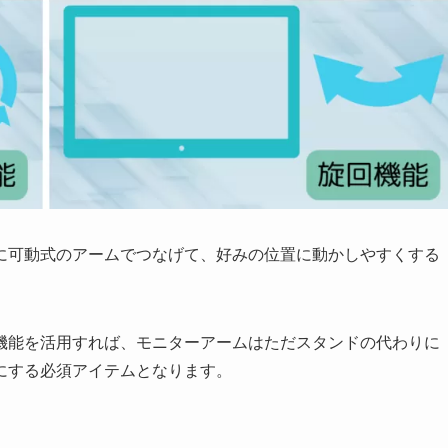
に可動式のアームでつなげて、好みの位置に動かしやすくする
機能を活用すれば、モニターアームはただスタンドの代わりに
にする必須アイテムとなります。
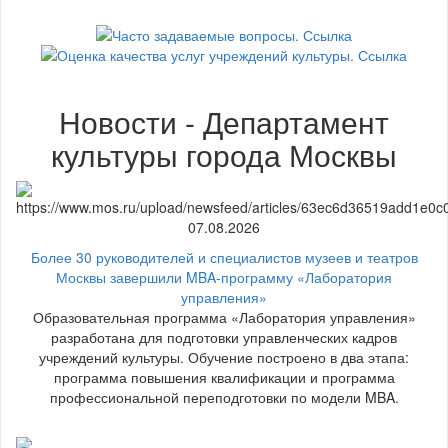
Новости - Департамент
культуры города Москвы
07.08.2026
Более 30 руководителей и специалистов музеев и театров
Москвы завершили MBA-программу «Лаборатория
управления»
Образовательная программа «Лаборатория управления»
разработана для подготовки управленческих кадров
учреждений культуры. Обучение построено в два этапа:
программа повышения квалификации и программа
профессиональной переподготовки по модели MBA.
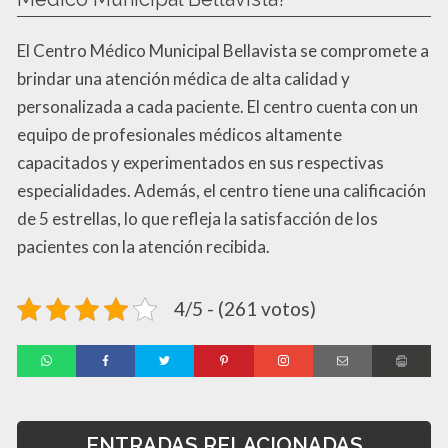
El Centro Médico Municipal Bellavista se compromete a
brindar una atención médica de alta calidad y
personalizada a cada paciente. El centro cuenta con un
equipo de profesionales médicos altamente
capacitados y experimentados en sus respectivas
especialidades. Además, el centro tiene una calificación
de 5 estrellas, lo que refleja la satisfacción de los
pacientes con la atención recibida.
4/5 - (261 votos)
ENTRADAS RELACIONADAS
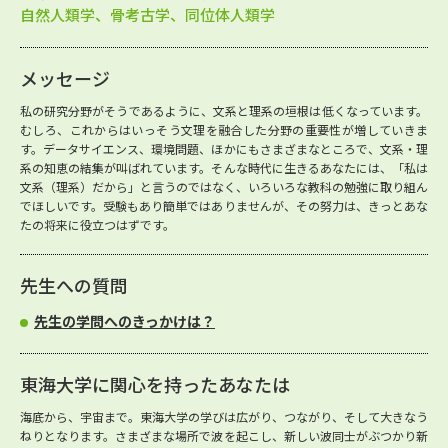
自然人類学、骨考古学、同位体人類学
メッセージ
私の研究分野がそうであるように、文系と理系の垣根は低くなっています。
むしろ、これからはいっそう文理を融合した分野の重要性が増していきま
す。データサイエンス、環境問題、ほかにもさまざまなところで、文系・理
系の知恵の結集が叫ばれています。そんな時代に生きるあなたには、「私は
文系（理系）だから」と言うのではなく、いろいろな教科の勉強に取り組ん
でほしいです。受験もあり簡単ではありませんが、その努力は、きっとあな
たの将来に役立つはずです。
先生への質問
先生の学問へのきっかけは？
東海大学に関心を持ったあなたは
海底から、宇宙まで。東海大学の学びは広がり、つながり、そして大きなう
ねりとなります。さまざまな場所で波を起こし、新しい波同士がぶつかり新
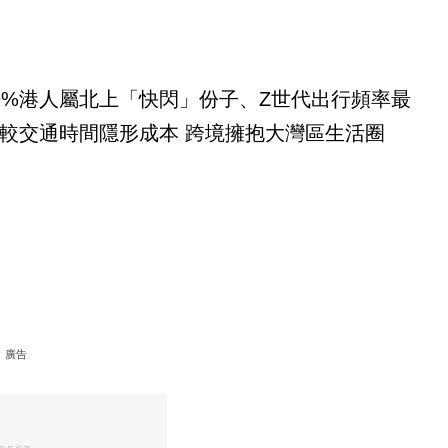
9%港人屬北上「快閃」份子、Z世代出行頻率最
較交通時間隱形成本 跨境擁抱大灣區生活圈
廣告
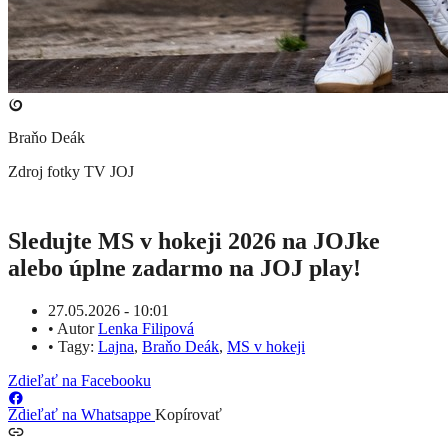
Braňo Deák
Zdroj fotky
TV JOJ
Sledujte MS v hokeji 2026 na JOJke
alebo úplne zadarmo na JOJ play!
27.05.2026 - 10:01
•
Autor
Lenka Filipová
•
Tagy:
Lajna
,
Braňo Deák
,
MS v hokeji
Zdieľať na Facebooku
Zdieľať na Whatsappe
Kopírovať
══════
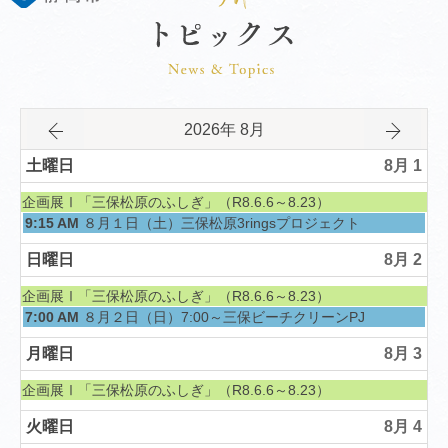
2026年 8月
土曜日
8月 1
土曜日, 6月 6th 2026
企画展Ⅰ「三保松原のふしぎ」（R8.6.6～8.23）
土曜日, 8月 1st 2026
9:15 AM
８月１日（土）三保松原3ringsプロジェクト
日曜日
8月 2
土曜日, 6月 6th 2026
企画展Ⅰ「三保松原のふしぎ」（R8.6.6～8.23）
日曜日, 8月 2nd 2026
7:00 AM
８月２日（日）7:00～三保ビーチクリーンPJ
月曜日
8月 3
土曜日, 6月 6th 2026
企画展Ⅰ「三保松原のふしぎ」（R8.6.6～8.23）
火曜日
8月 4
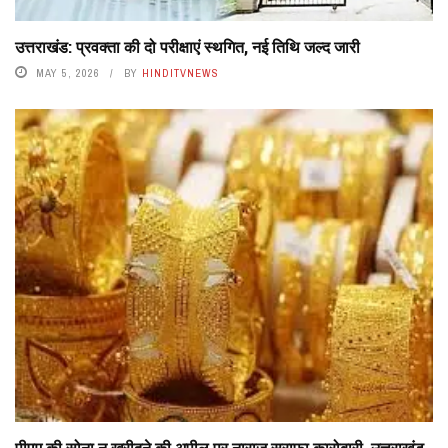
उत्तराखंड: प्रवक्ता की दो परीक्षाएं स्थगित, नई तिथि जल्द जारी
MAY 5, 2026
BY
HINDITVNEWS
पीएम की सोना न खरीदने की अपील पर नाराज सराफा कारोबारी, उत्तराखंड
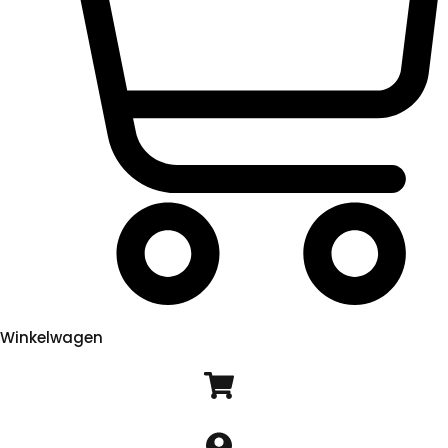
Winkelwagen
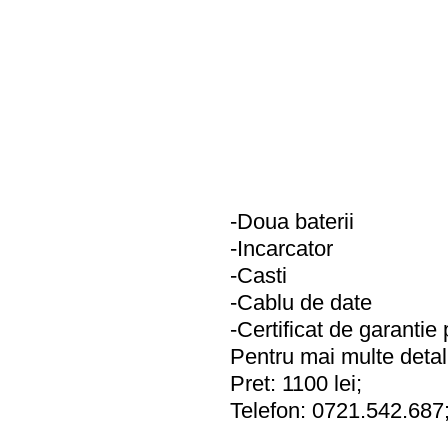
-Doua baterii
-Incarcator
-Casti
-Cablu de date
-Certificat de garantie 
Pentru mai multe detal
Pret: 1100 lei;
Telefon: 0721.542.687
══════
What the task requires:
If a line in the records holds the string "Лаборатория", copy it.

Final answer:
Москвы завершили MBA-программу «Лаборатория
Образовательная программа «Лаборатория управления»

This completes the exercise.